Remember, these are my thoughts and opinions. This is my personal website. If anything I write upsets you, stop reading it.

December 19th, 2025
3:55pm

I'll never understand how someone could just throw away five years of their life spent with someone like it's nothing. Every single day we spent with each other. We did everything together. We essentially grew up together, but apparently none of that means anything. None of it ever meant anything I suppose. And even at the end the only courtesy I was given was a lie, something to get me to accept the terms of our new arrangement, to get me to leave willingly. How someone can do that to another person, I'll never know.

Some days I miss her, some days I hate her, but the worst part of it all is that I can't do a single thing about it. She hates me for some reason, and there's nothing that I could ever do or say to win her back. The course of my life is forever changed, and I will never trust another woman.

And even still, some nights I'm reminded of those five years we spent together, and if she were to text me right then and apologize, I'd fall for her all over again. I know that won't happen though, so I'll just keep hating her.

October 30th, 2025
7:39pm

I'm currently listening to some At the Drive-In, highly recommend if you don't know them.

Man, life has been pretty hectic this past month, or honestly these past few months. This past Sunday I went to church alone for the first time in my adult life. I'll be honest, it was a great experience, and I plan on going back this Sunday, but boy was it stressful. I don't know anyone there, so it's naturally a bit uncomfortable at first, but I like to view it this way: the anxiety I feel from being there is Satan losing his hold over me, and desperately trying to regain it by making me want to leave. It's for that reason though, that I'm going to stick with it. I want to become a member of the Greek Orthodox Church.

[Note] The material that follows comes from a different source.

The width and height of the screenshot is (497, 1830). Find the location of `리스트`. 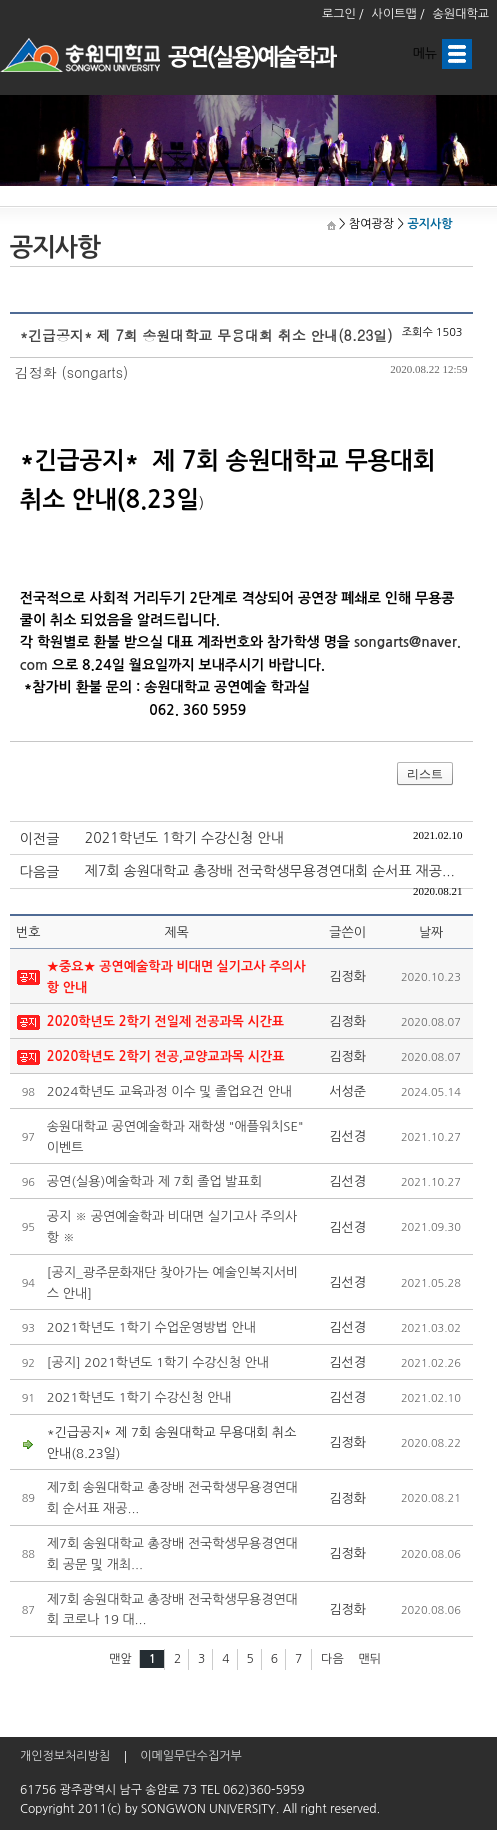 리스트 is located at coordinates (425, 774).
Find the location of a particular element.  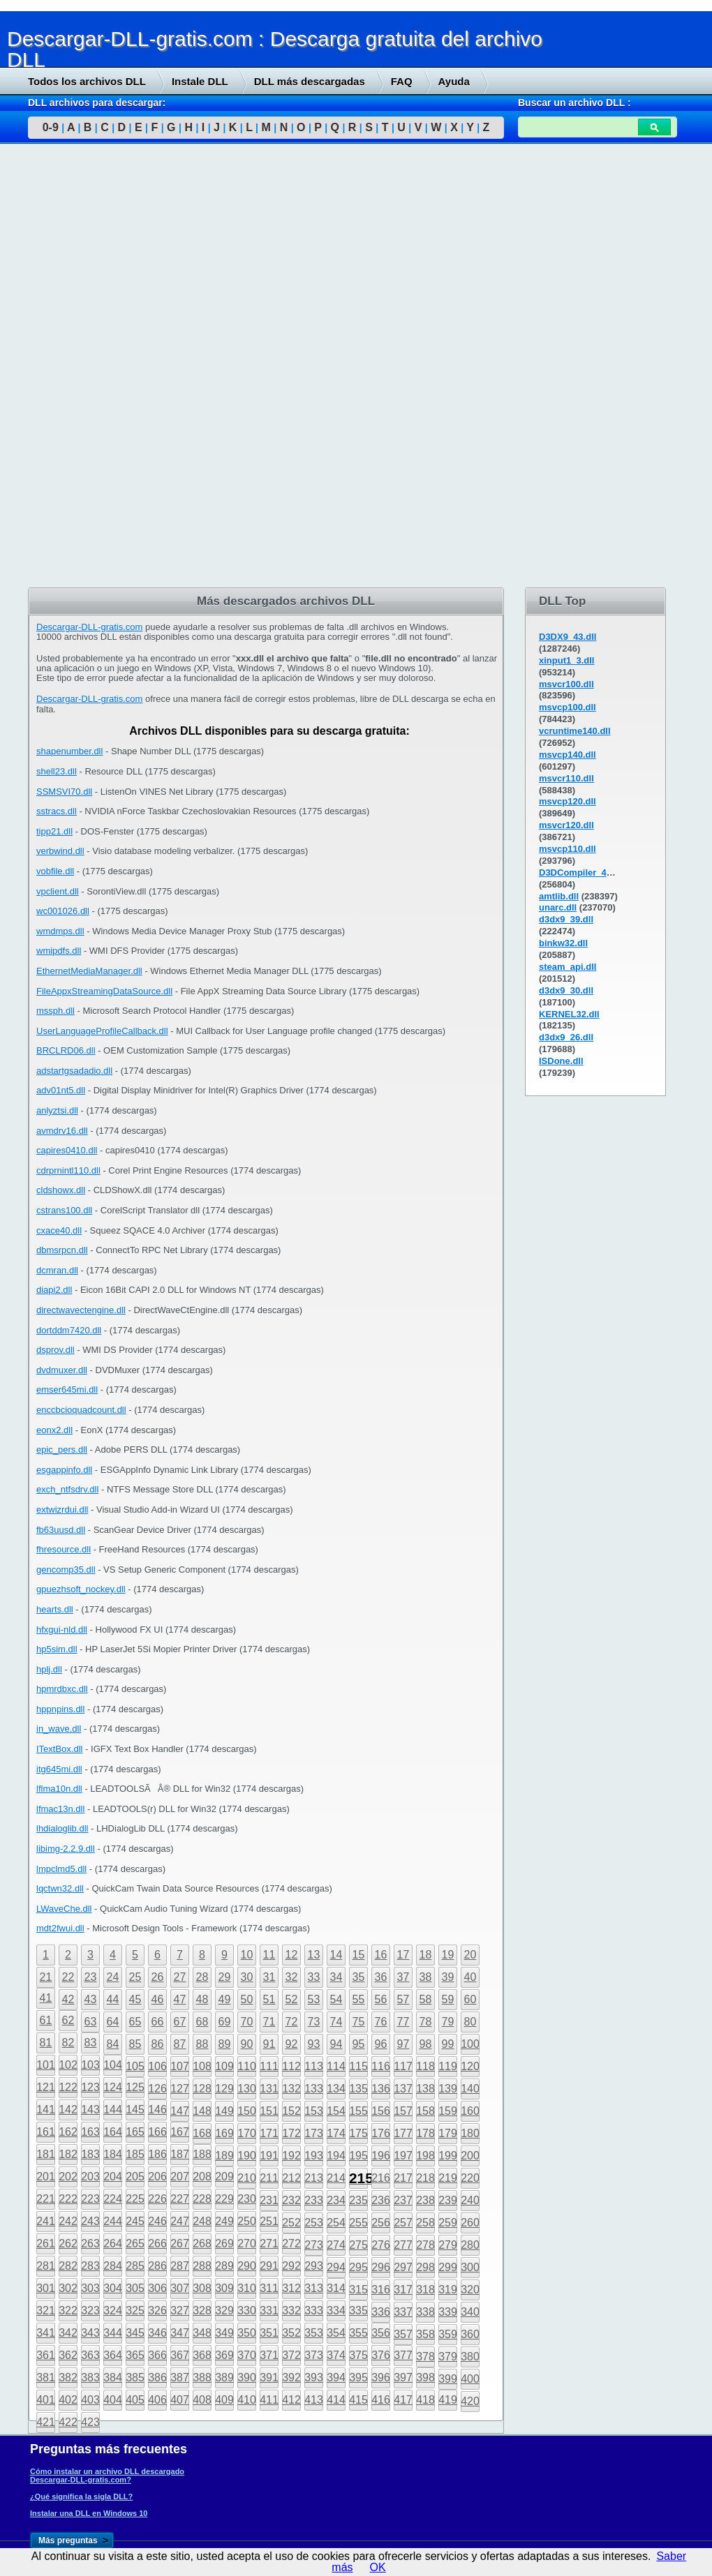 222 is located at coordinates (68, 2199).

This all is the result of about three or so years of spiritual exploration, but I'd say the catalyst to this is my girlfriend of five years breaking up with me. I've never experienced something like that before, but the closest thing I can compare it to is an actual death. It hurt more than the death of my childhood dog, but I'm finally getting over it, mainly thanks to God, my friends, and my family. I wish her the best, even if she doesn't the same for me. For a little bit I thought that maybe I could try dating other girls, but I quickly realized that was the wrong path to go down, so I've accepted that I'm just going to be alone for a while.

To look on the bright side though, I can finally put all of my focus and effort on my own future. Although honestly I've begun to realize these past few years that dedicating yourself to your own interests is probably the worst decision you can possibly make. It brings to mind all of the poor 50/60-something women that will never have a family because they prioritized college and their careers for their entire lives, and now they're old and cynical and bitter... and forever alone. I pray to God every day that he will someday bless me with a beautiful woman that I can love and dedicate my life to. I thought he already had, but I suppose God saw that I wasn't ready, and took this opportunity to strengthen me. I'm still not ready yet, but I will be when the time comes. And when that time does come, I will seize that opportunity without hesitation.

More is lost by indecision than by wrong decision.